Terms compliance reports by DCs on axing the trees as ‘unsatisfactory’, warns them against further ‘slackness’

SRINAGAR: There cannot be any substitute to safe human living if anything proves to be nuisance to it, the J&K High Court has said while rejecting the suggestion that axing poplar trees would be detrimental to those who have planted it for livelihood in the Kashmir Valley.
A bench of Justice Mohammad Yaqoob Mir also termed the compliance report by deputy commissioners regarding cutting down of the trees as ‘unsatisfactory’ and warned them against further slackness in complying with its directions.
The court was hearing a petition filed by one Haji Ghulam Mohidin of Srinagar, seeking directions from the court to remove the poplars adjacent to his residence at Zakura here.
As the hearing commenced, Assistant Solicitor General of India, S A Makroo, submitted that some people have planted the Russian poplars for their livelihood and if any direction was passed for their total removal, then they will face a lot of inconvenience.
“The suggestions may be genuine but there cannot be any substitute to the safe human living and if anything proves to be nuisance to the human living, then that nuisance needs to be eradicated,” the court said.
Additional advocate general informed the court that the compliance reports as have been filed by the Deputy Commissioners.
However the court found them as unsatisfactory on perusal, observing that for last six months, small numbers of the poplars have been cut to “show compliance of the order of this Court.”
“In fact, there has not been a proper drive so as to ensure implementation of the order in its letter and spirit.

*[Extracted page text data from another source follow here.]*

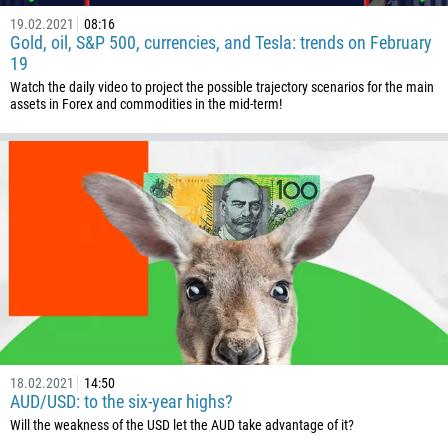
19.02.2021
08:16
Gold, oil, S&P 500, currencies, and Tesla: trends on February
19
Watch the daily video to project the possible trajectory scenarios for the main
assets in Forex and commodities in the mid-term!
18.02.2021
14:50
AUD/USD: to the six-year highs?
Will the weakness of the USD let the AUD take advantage of it?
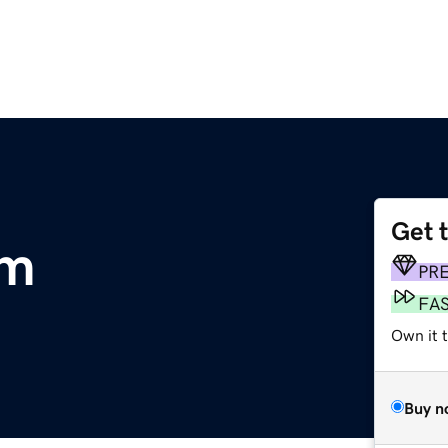
Get 
om
PR
FA
Own it t
Buy n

Cleverly, the Deputy Commissioners perhaps have submitted the reports simply to show the compliance of the Court order which in fact is not in keeping with the object and spirit of the order,” the court said underlining that the Russian poplars have created enormous difficulty and day by day are proving to be health hazard.
“The Deputy Commissioners of the Kashmir Division shall file fresh compliance report by or before next date wherein it shall be clearly indicated as to how they have proceeded in the matter for complying with the order with effect from 1 March 2016 till 25 May 2016 and from 25 May till next date of hearing,” the court said and posted the case on June 6.

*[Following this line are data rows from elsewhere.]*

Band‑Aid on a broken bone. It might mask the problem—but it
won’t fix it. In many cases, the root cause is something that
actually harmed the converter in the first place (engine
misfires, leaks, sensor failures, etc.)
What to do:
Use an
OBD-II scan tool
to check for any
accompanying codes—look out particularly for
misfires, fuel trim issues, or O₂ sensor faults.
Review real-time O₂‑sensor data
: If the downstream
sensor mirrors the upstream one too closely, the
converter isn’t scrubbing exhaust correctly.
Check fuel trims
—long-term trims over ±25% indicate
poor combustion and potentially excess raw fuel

“Further slackness if any exhibited by any of the Deputy Commissioners warrant personal appearance of such Deputy Commissioner or their Subordinate officers to whom they have entrusted the job, then they shall have to explain their position,” the court added.
During the course of hearing, advocate Manzoor Ahmad Dar said that he has challenged order before the Division Bench but without success.
He said liberty has been given to him to file application so as to voice his concern about the cutting of the trees. He said only female Russian poplars are shedding cotton pollen.
“If he has such expert report, he shall file same along with application,” the court added.
The Russian poplar was introduced in Kashmir in 1980s under the Social Forestry Scheme in view of its fast growth.
The cottony pollen which the plants shed for about a fortnight beginning the last week of April is one of the major sources of respiratory allergies.
Following large scale complaints against the poplars, the district administration in 2014 imposed a blanket ban on plantation of the trees in this summer capital of state.